▸ EXERCISE BRIEF: Copy every line of the data that contains the string "Ayer".

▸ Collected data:
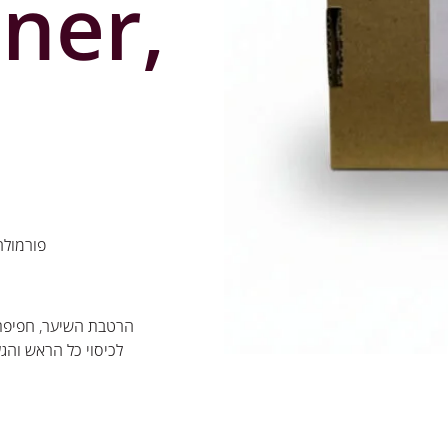
ner,
פורמולה
הרטבת השיער, חפיפת 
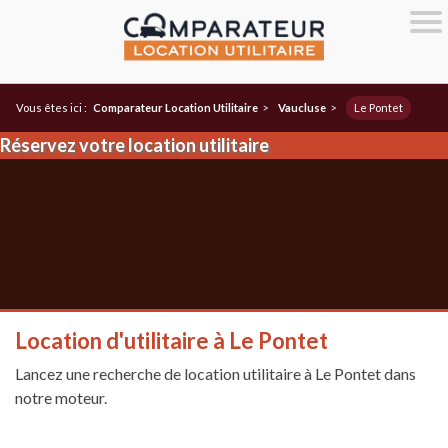
Vous êtes ici :
Comparateur Location Utilitaire
>
Vaucluse
>
Le Pontet
Réservez votre location utilitaire
Location d'utilitaire à Le Pontet
Lancez une recherche de location utilitaire à Le Pontet dans
notre moteur.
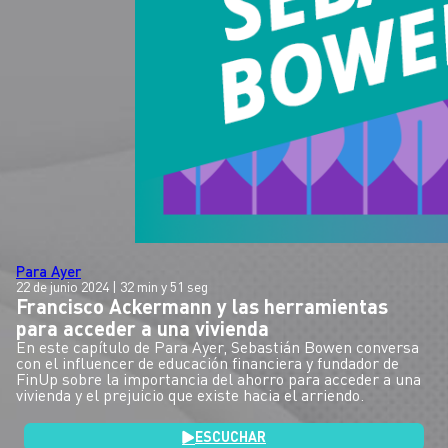
Para Ayer
22 de junio 2024
| 32 min y 51 seg
Francisco Ackermann y las herramientas
para acceder a una vivienda
En este capítulo de Para Ayer, Sebastián Bowen conversa
con el influencer de educación financiera y fundador de
FinUp sobre la importancia del ahorro para acceder a una
vivienda y el prejuicio que existe hacia el arriendo.
ESCUCHAR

▸ SOLVED EXERCISE:
Para Ayer
En este capítulo de Para Ayer, Sebastián Bowen conversa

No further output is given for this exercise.